It is parametrized by its offset \(\bar{\underline{\mathbf{w }}}_i \in \mathbb {R}^Q\) and its basis matrix \(\underline{\mathbf{V }}_i \in \mathbb {R}^{Q \times D_i}\). The vector \(\underline{\varvec{\beta }}_\tau\) represents the coordinates of the affine subspace element \(\underline{\mathbf{w }}_\tau ^{\text {p}}\) in the basis spanned by the columns of \(\underline{\mathbf{V }}_i\).

An orthogonal projection of an arbitrary AIR vector \(\underline{\mathbf{w }}_\tau \in \mathbb {R}^Q\) onto the affine subspace \(\mathcal {M}_i\) is given by the mapping [30]

$$\begin{aligned} \underline{\mathbf{w }}_\tau ^{\text {p}}&= {\begin{bmatrix} \left( \underline{\mathbf{w }}_{1,\tau }^{\text {p}}\right) ^{\text{T}}&\dots&\left( \underline{\mathbf{w }}_{B,\tau }^{\text {p}}\right) ^{\text{T}} \end{bmatrix}^{\text{T}} }\end{aligned}$$
(15)
$$\begin{aligned}&=f_{\mathcal {M}_i} ({\underline{\mathbf{w }}}_\tau ) = \bar{\underline{\mathbf{w }}}_i + {\underline{\mathbf{L }}_i} \left( {\underline{\mathbf{w }}}_\tau - \bar{\underline{\mathbf{w }}}_i \right) \in \mathbb {R}^{ Q} \end{aligned}$$
(16)

with the rank-\(D_i\) projection matrix

$$\begin{aligned} {\underline{\mathbf{L }}_i} = \underline{\mathbf{V }}_i \left( \underline{\mathbf{V }}_i^{\text {T}} \underline{\mathbf{V }}_i\right) ^{-1} \underline{\mathbf{V }}_i^{\text {T}} \in \mathbb {R}^{Q \times Q}. \end{aligned}$$
(17)

Here, it is assumed that the columns in \(\underline{\mathbf{V }}_i\) are linearly independent.
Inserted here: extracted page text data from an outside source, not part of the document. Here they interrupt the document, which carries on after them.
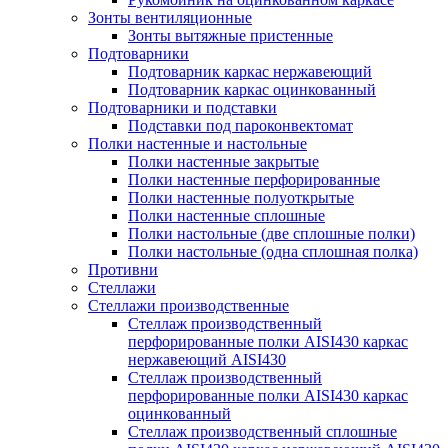
Зонты вентиляционные
Зонты вытяжные пристенные
Подтоварники
Подтоварник каркас нержавеющий
Подтоварник каркас оцинкованный
Подтоварники и подставки
Подставки под пароконвектомат
Полки настенные и настольные
Полки настенные закрытые
Полки настенные перфорированные
Полки настенные полуоткрытые
Полки настенные сплошные
Полки настольные (две сплошные полки)
Полки настольные (одна сплошная полка)
Противни
Стеллажи
Стеллажи производственные
Стеллаж производственный
перфорированные полки AISI430 каркас
нержавеющий AISI430
Стеллаж производственный
перфорированные полки AISI430 каркас
оцинкованный
Стеллаж производственный сплошные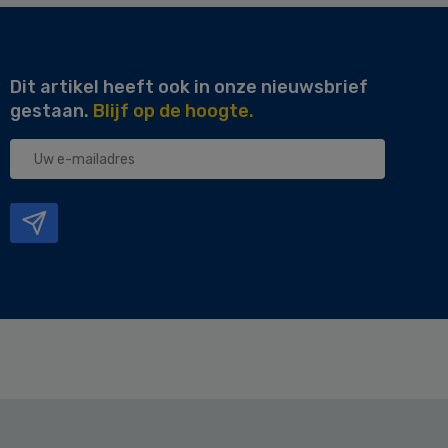
Dit artikel heeft ook in onze nieuwsbrief
gestaan.
Blijf op de hoogte.
Uw
e-
mailadres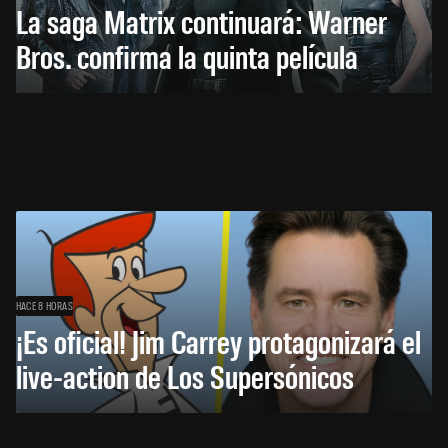
La saga Matrix continuará: Warner
Bros. confirma la quinta película
HACE 8 HORAS
¡Es oficial! Jim Carrey protagonizará el
live-action de Los Supersónicos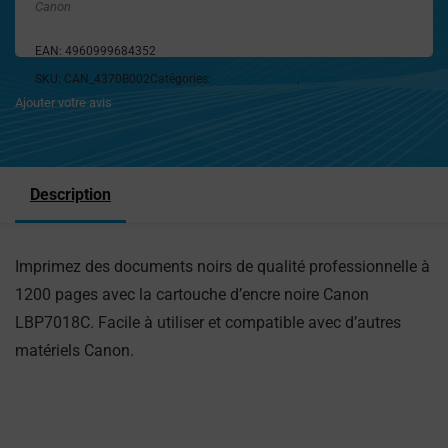
Canon
EAN:
4960999684352
SKU:
CAN_4370B002
Catégories:
Consommables
,
Toners
Ajouter votre avis
Description
Imprimez des documents noirs de qualité professionnelle à
1200 pages avec la cartouche d’encre noire Canon
LBP7018C. Facile à utiliser et compatible avec d’autres
matériels Canon.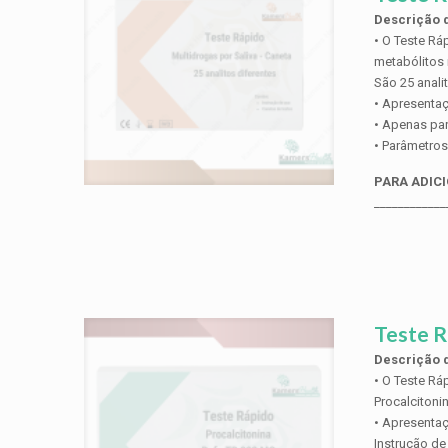
Descrição d
• O Teste Rá
metabólitos 
São 25 anali
• Apresentaç
• Apenas par
• Parâmetros:
PARA ADICI
____________
Teste R
Descrição d
• O Teste Rá
Procalcitoni
• Apresentaç
Instrução de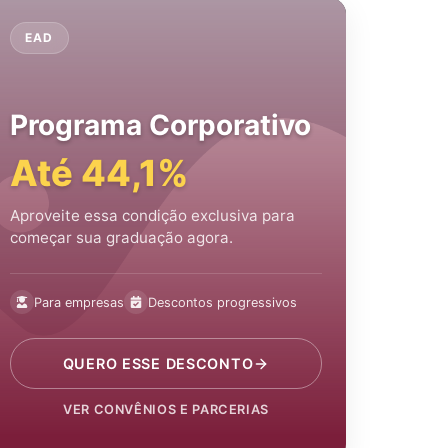
EAD
Programa Corporativo
Até 44,1%
Aproveite essa condição exclusiva para
começar sua graduação agora.
Para empresas
Descontos progressivos
QUERO ESSE DESCONTO
VER CONVÊNIOS E PARCERIAS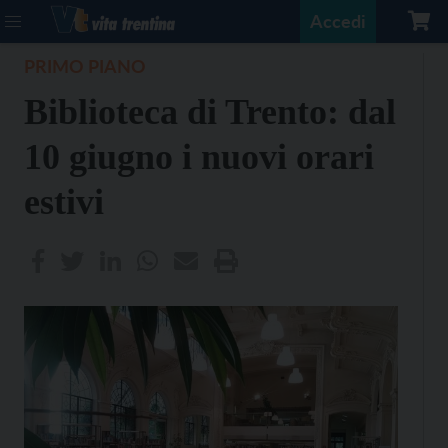
Accedi
PRIMO PIANO
Biblioteca di Trento: dal
10 giugno i nuovi orari
estivi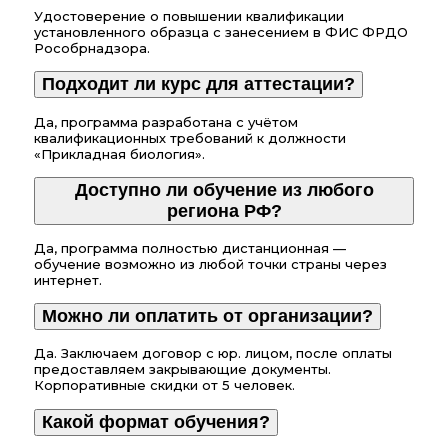
Удостоверение о повышении квалификации
установленного образца с занесением в ФИС ФРДО
Рособрнадзора.
Подходит ли курс для аттестации?
Да, программа разработана с учётом
квалификационных требований к должности
«Прикладная биология».
Доступно ли обучение из любого
региона РФ?
Да, программа полностью дистанционная —
обучение возможно из любой точки страны через
интернет.
Можно ли оплатить от организации?
Да. Заключаем договор с юр. лицом, после оплаты
предоставляем закрывающие документы.
Корпоративные скидки от 5 человек.
Какой формат обучения?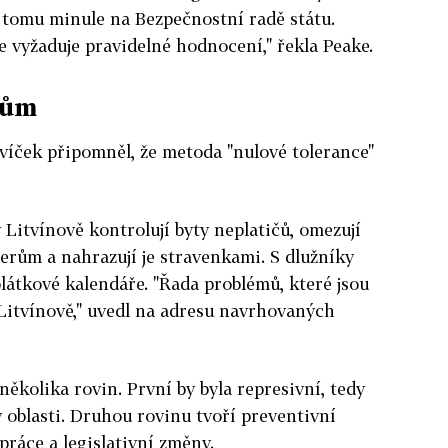
e tomu minule na Bezpečnostní radě státu.
e vyžaduje pravidelné hodnocení," řekla Peake.
rům
íček připomněl, že metoda "nulové tolerance"
v Litvínově kontrolují byty neplatičů, omezují
erům a nahrazují je stravenkami. S dlužníky
plátkové kalendáře. "Řada problémů, které jsou
 Litvínově," uvedl na adresu navrhovaných
několika rovin. První by byla represivní, tedy
v oblasti. Druhou rovinu tvoří preventivní
práce a legislativní změny.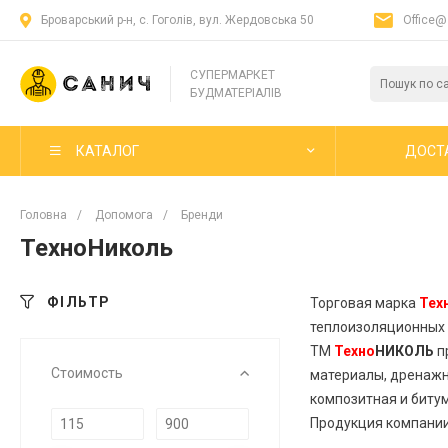
Броварський р-н, с. Гоголів, вул. Жердовська 50
Office@
СУПЕРМАРКЕТ
БУДМАТЕРІАЛІВ
КАТАЛОГ
ДОСТ
Головна
/
Допомога
/
Бренди
ТехноНиколь
ФІЛЬТР
Торговая марка
Тех
теплоизоляционных 
ТМ
Техно
НИКОЛЬ
п
Стоимость
материалы, дренажн
композитная и биту
Продукция компани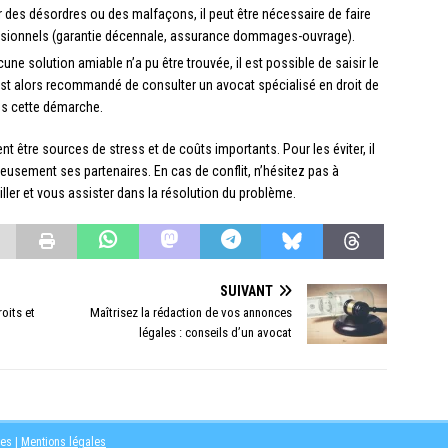
sur des désordres ou des malfaçons, il peut être nécessaire de faire
fessionnels (garantie décennale, assurance dommages-ouvrage).
cune solution amiable n’a pu être trouvée, il est possible de saisir le
l est alors recommandé de consulter un avocat spécialisé en droit de
s cette démarche.
t être sources de stress et de coûts importants. Pour les éviter, il
neusement ses partenaires. En cas de conflit, n’hésitez pas à
iller et vous assister dans la résolution du problème.
SUIVANT
oits et
Maîtrisez la rédaction de vos annonces
légales : conseils d’un avocat
les
|
Mentions légales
Figure 3 shows the projection of the AIR vector \(\underline{\mathbf{w }}_\tau\) onto an exemplary AIR manifold which is locally represented by the affine subspace \(\mathcal {M}_i\).

Figure 3
figure 3

Projection of an AIR vector \(\underline{\mathbf{w }}_\tau\) of length \(Q=3\) onto an exemplary AIR manifold. Each shaded grid cell represents an affine subspace \(\mathcal {M}_i\) of dimension \(D_i=2\) which is locally tangential to the manifold.
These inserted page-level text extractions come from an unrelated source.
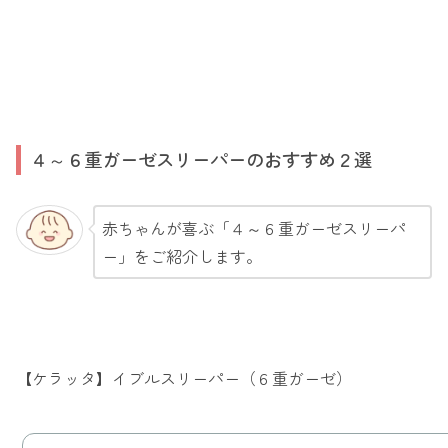
４～６重ガーゼスリーパーのおすすめ２選
赤ちゃんが喜ぶ「４～６重ガーゼスリーパ
ー」をご紹介します。
【ケラッタ】イブルスリーパー（６重ガーゼ）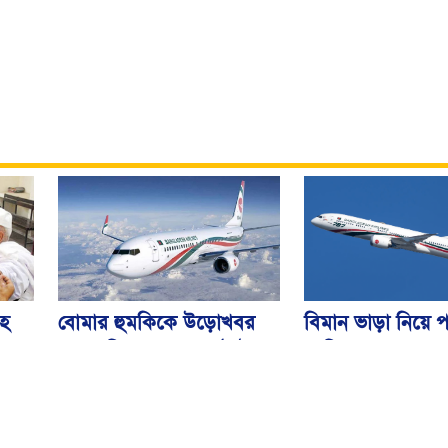
বিমান ভাড়া নিয়ে প
বোমার হুমকিকে উড়োখবর
হ
জারি করেছে মন্ত্রণ
বলছে বিমান, রোম ফ্লাইটের
নিরাপদে ঢাকায় অবতরণ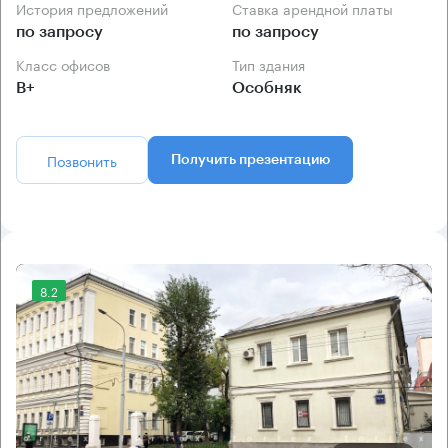
История предложений
Ставка арендной платы
по запросу
по запросу
Класс офисов
Тип здания
B+
Особняк
Позвонить
Получить презентацию
8.2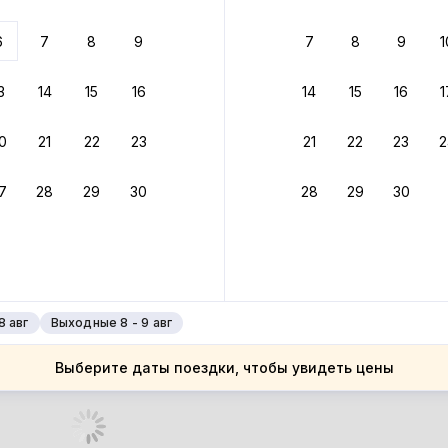
 до 30% за бронь
6
7
8
9
7
8
9
1
бонусами
ценки проживания
3
14
15
16
14
15
16
1
йте быстрое бронирование
0
21
22
23
21
22
23
2
ное подтверждение брони без ожидания ответа от хозяина
7
28
29
30
28
29
30
зяин
 до 30%
руйте до 31 августа 2026 — и получите кэшбэк бонусами пос
нее
8 авг
Выходные 8 - 9 авг
Выберите даты поездки, чтобы увидеть цены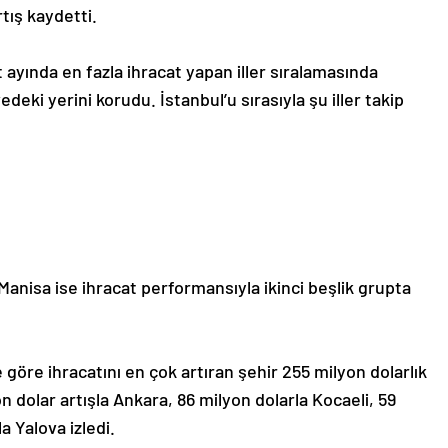
tış kaydetti.
t ayında en fazla ihracat yapan iller sıralamasında
edeki yerini korudu. İstanbul’u sırasıyla şu iller takip
anisa ise ihracat performansıyla ikinci beşlik grupta
göre ihracatını en çok artıran şehir 255 milyon dolarlık
on dolar artışla Ankara, 86 milyon dolarla Kocaeli, 59
a Yalova izledi.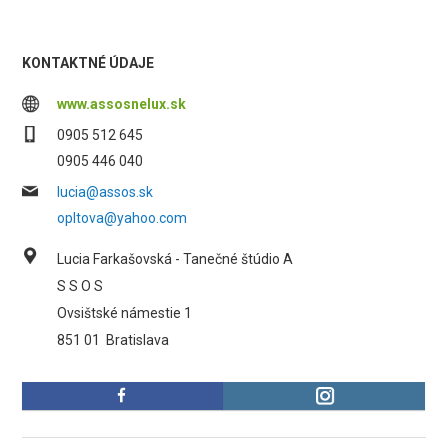
KONTAKTNÉ ÚDAJE
www.assosnelux.sk
0905 512 645
0905 446 040
lucia@assos.sk
opltova@yahoo.com
Lucia Farkašovská - Tanečné štúdio A
S S O S
Ovsištské námestie 1
851 01
Bratislava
3.3 Affine Subspace Parameter Estimation

We now discuss how to estimate the parameters of a single affine subspace \(\mathcal {M}_i\), i.e., its offset \(\bar{\underline{\mathbf{w }}}_{i}\) and basis matrix \(\underline{\mathbf{V }}_{i}\), from a training data set \(\mathcal {U}\) including K AIR vectors \(\underline{\mathbf{w }}_\kappa ^{\text {tr}}\) with training sample index \(\kappa =1,\dots ,K\). The superscript \(\left( \cdot \right) ^{\text {tr}}\) is chosen to label the respective AIR vectors \(\underline{\mathbf{w }}_\kappa ^{\text {tr}}\) as training data samples. As the affine subspace model \(\mathcal {M}_i\) should only represent a local approximation of the manifold (cf. Fig. 3), its parameters are also only learned from a subset \(\mathcal {U}_i\) of the full training data set \(\mathcal {U}\), i.e., \(\mathcal {U}_i \subseteq \mathcal {U}\). The indicator variable

$$\begin{aligned} {z_{\kappa i}} := {\left\{ \begin{array}{ll} 1 &{}\text {if } \underline{\mathbf{w }}_\kappa ^{\text {tr}} \in \mathcal {U}_i, \\ 0 &{}\text {if } \underline{\mathbf{w }}_\kappa ^{\text {tr}} \notin \mathcal {U}_i \end{array}\right. } \end{aligned}$$
(18)

describes the assignment of the training samples to the respective local training data set \(\mathcal {U}_i\) with cardinality \({K_i} = \sum _{\kappa =1}^{{K}} z_{\kappa i}\). The choice of \(z_{\kappa i}\) will be discussed in detail in Subsecs. 3.4 and 4.2. The offset of the affine subspace \(\mathcal {M}_i\) is estimated as arithmetic average

$$\begin{aligned} {\bar{\underline{\mathbf{w }}}_i = \frac{1}{{K_i}} \sum _{\kappa =1}^{{K}} z_{\kappa i} \underline{\mathbf{w }}_\kappa ^{\text {tr}}} \end{aligned}$$
(19)

of the local training data set \(\mathcal {U}_i\). For computing the basis matrix \(\underline{\mathbf{V }}_i\) we first estimate the local AIR covariance matrix

$$\begin{aligned} {\underline{\mathbf{R }}_{i} = \frac{1}{K_i - 1} \sum _{\kappa =1}^{{K}} z_{\kappa i} (\underline{\mathbf{w }}_\kappa ^{\text {tr}} - \bar{\underline{\mathbf{w }}}_i) {(\underline{\mathbf{w }}_\kappa ^{\text {tr}} - \bar{\underline{\mathbf{w }}}_i)}^{\text {T}}. } \end{aligned}$$
(20)

Subsequently, the basis matrix \(\underline{\mathbf{V }}_i\) is determined by the eigenvectors corresponding to the \(D_i\) largest eigenvalues, i.e., the principal components of the covariance matrix \(\underline{\mathbf{R }}_{i}\) [24]. Note that, due to the broadband nature of the AIR vector (10), the covariance matrix \(\underline{\mathbf{R }}_i\) describes the correlation between different AIRs, i.e., \(\underline{\mathbf{w }}_{1,\tau },~\dots ,~\underline{\mathbf{w }}_{B,\tau }\) as well as the correlation of different taps of one AIR \(\underline{\mathbf{w }}_{b,\tau }\). We now discuss how the number of affine subspaces I and the selection of the indicator variables \(z_{\kappa i}\) results in different approaches to approximate the AIR manifold.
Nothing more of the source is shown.